The Unification Epicenter of True Lightworkers
www.socialistworker.co.uk/art.php?id=25656
by Viv Smith
The media has condemned the riots in London as mindless acts of destruction. The Sun newspaper screamed about an “orgy of mob violence”.
Tottenham MP David Lammy leapt on the bandwagon, saying the rioters were “mindless”.
But he is wrong. The riots are a response to the violence that people are forced to live with every day—violence that flows from oppression, poverty and alienation.
Just hours before, the police and the authorities ignored a protest of hundreds of people who marched on Tottenham police station to demand justice for Mark Duggan, shot dead by police the previous Thursday.
The state tries to discredit riots as the violence of a minority. That’s because it is terrified of mass resistance to issues like rising poverty and ongoing police violence. Anger at these injustices builds up like tinder—until someone lights a spark.
Ordinary people, who feel invisible most of their lives, take to the streets and take centre stage.
It’s not about people smashing up their local area for no reason. It’s about them expressing their anger, wherever they happen to be.
The violence of riots is minor compared to the violence the system inflicts on a daily basis—like the famine in Africa that is killing thousands of people and wars that slaughter millions.

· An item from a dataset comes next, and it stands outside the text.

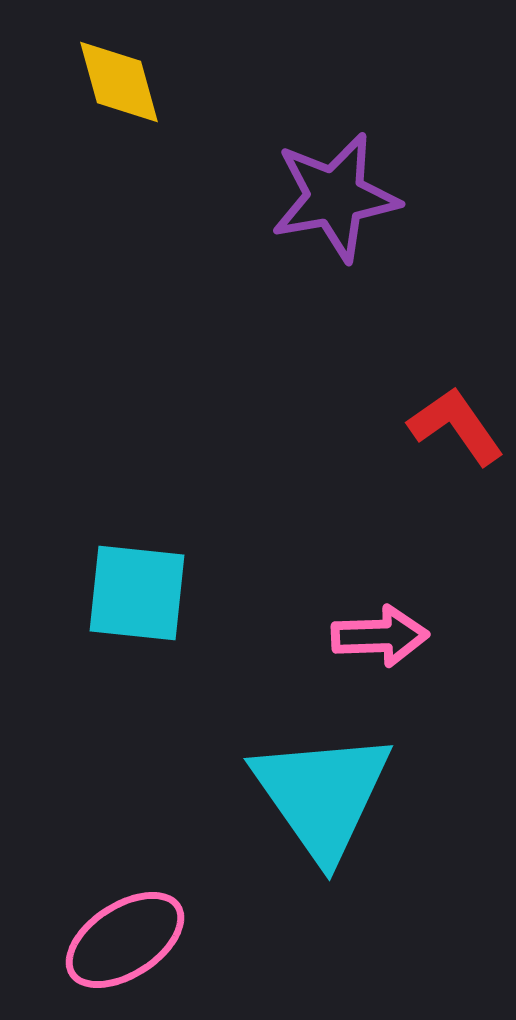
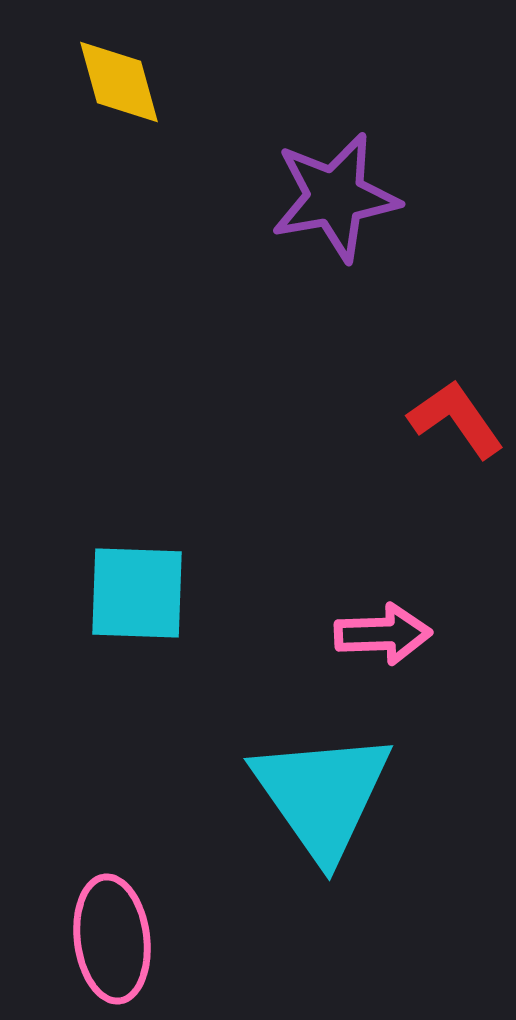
red L-shape: moved 7 px up
cyan square: rotated 4 degrees counterclockwise
pink arrow: moved 3 px right, 2 px up
pink ellipse: moved 13 px left, 1 px up; rotated 64 degrees counterclockwise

Some say riots achieve nothing but give the state an excuse to clamp down on our rights. But riots can win important gains.
The riots in Britain in the 1980s forced the state to retreat from hardline policing. The government was forced to spend money on inner city areas. And they cemented the anti-racist atmosphere as black and white young people fought together.
The longest prison riot in Britain’s history took place at Strangeways prison in Manchester in 1991. Afterwards it was rebuilt and particularly degrading practices began to be phased out.
Change
And we can’t limit ourselves to what our rulers deem “acceptable” behaviour—it is designed to stop us from fighting for real change. What if black people fighting apartheid in South Africa had stuck within the boundaries of the system? The racist apartheid system would still exist.
Riots often happen in the context of wider resistance, like during a general strike in Spain last year when police sparked riots because they tried to stop strikers picketing.
They can involve people coming together collectively to resist, growing into much bigger movements for change as people get a glimpse of their own power. They can grow into urban uprisings where people take control of entire areas—like in Derry, Northern Ireland, in 1969.
But the outcome can vary. One participant in the Notting Hill riots in London in the 1970s recalled, “It was fantastically liberating at the time. There was a sense that you didn’t have to just take it from the police—if there’s enough of you the police will run away. But the question is—what do you do with that feeling?”
Where there is a low level of collective organisation, and individuals are not connected to a wider movement, riots can rise and fall quickly.
The initial burst of power is difficult to sustain, and can be trapped in confrontation with the state.
That is why riots alone don’t end oppression and exploitation. Riots worry the ruling class, but more is needed to truly scare them.
As the revolutionary Rosa Luxemburg said, “Where the chains of capitalism are forged, there they must be broken.”
Collective power in the workplace enables the progress of a movement to be decided democratically and collectively. That isn’t the case in the midst of a riot, however liberating.
But it would be a mistake to artificially counterpose strikes to riots and other forms of protest. The critical issue is how to fuse their anger, energy and defiance with the political consciousness and strategy of collective action.
Riots represent the rage people feel at the injustice of the system. Socialists take sides—we support everyone fighting back. As Martin Luther King put it, “Riots are the voice of the unheard."